Denial of Service (DoS) Attacks
A Denial of Service (DoS) attack is one that attempts to prevent the victim from being able to use all or part of his/her network connection.
A denial of service attack may target a user to prevent him/her from making outgoing connections on the network. It may also target an entire organization to either prevent outgoing traffic or to prevent incoming traffic to certain network services, such as the organizations web page.
Denial of service attacks are much easier to accomplish than remotely gaining administrative access to a target system. Because of this, denial of service attacks have become very common on the Internet.

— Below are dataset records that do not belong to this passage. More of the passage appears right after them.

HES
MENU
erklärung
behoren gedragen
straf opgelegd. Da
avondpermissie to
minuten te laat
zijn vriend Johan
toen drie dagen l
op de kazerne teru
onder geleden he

Types of Denial of Service (DoS) Attacks
These are a few of the classic denial of service attacks. Most of these rely on weaknesses in the TCP/IP protocol. Vendor patches and proper network configuration have made most of these denial of service attacks difficult or impossible to accomplish.
Flood Attack
The earliest form of denial of service attack was the flood attack. The attacker simply sent more traffic than the victim could handle. Flood attacks required the attacker to have a faster network connection than the victim. This is the lowest-tech of the denial of service attacks and also the most difficult to completely prevent.
Ping of Death Attack
The Ping of Death attack relied on a bug in the Berkeley TCP/IP stack, which also existed on most systems that copied the Berkeley network code. The ping of death simply sent ping packets larger than 65,535 bytes to the victim. This denial of service attack was as simple as:
ping -l 86600 victim.org
SYN Attack
In the TCP protocol, handshaking of network connections is done with SYN and ACK messages. The system that wishes to communicate sends a SYN message to the target system. The target system then responds with an ACK message. In a SYN attack, the attacker floods the target with SYN messages spoofed to appear to be from unreachable Internet addresses. This fills up the buffer space for SYN messages on the target machine, preventing other systems on the network from communicating with the target machine.
Teardrop Attack
The Teardrop Attack uses the IP’s packet fragmentation algorithm to send corrupted packets to the victim machine. This confuses the victim machine and may hang it.
Smurf Attack
In the Smurf Attack, the attacker sends a ping request to a third party’s broadcast address on the network. This ping request is spoofed to appear to come from the victim’s network address. Every system within the third party’s broadcast domain then sends ping responses to the victim.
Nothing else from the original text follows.